# TASK ITEM:
All lines below must be repeated exactly, with the pictures omitted.

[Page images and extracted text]
┌────────

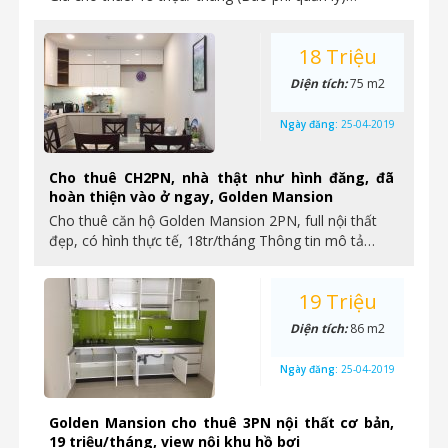
18 Triệu
Diện tích:
75 m2
Ngày đăng:
25-04-2019
Cho thuê CH2PN, nhà thật như hình đăng, đã
hoàn thiện vào ở ngay, Golden Mansion
Cho thuê căn hộ Golden Mansion 2PN, full nội thất
đẹp, có hình thực tế, 18tr/tháng Thông tin mô tả…
19 Triệu
Diện tích:
86 m2
Ngày đăng:
25-04-2019
Golden Mansion cho thuê 3PN nội thất cơ bản,
19 triệu/tháng, view nội khu hồ bơi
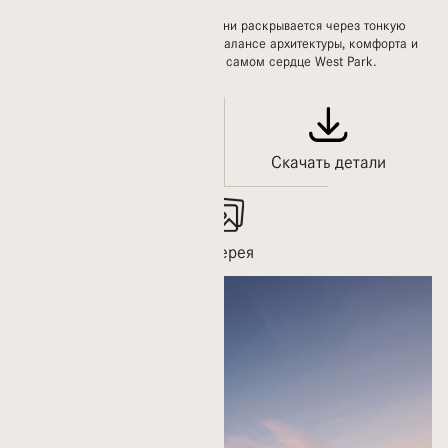
Здесь современный образ жизни раскрывается через тонкую
элегантность — в продуманном балансе архитектуры, комфорта и
повседневной легкости, в самом сердце West Park.
Оставить заявку
Скачать детали
Галерея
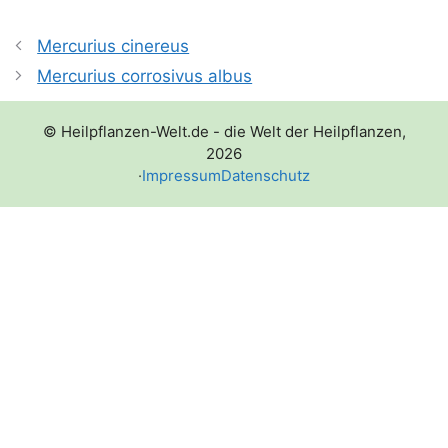
Mercurius cinereus
Mercurius corrosivus albus
© Heilpflanzen-Welt.de - die Welt der Heilpflanzen,
2026
·
Impressum
Datenschutz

└────────

# EXERCISE RESPONSE:
18 Triệu
Diện tích:
75 m2
Ngày đăng:
25-04-2019
Cho thuê CH2PN, nhà thật như hình đăng, đã
hoàn thiện vào ở ngay, Golden Mansion
Cho thuê căn hộ Golden Mansion 2PN, full nội thất
đẹp, có hình thực tế, 18tr/tháng Thông tin mô tả…
19 Triệu
Diện tích:
86 m2
Ngày đăng:
25-04-2019
Golden Mansion cho thuê 3PN nội thất cơ bản,
19 triệu/tháng, view nội khu hồ bơi
Здесь современный образ жизни раскрывается через тонкую
элегантность — в продуманном балансе архитектуры, комфорта и
повседневной легкости, в самом сердце West Park.
Оставить заявку
Скачать детали
Галерея
Mercurius cinereus
Mercurius corrosivus albus
© Heilpflanzen-Welt.de - die Welt der Heilpflanzen,
2026
·
Impressum
Datenschutz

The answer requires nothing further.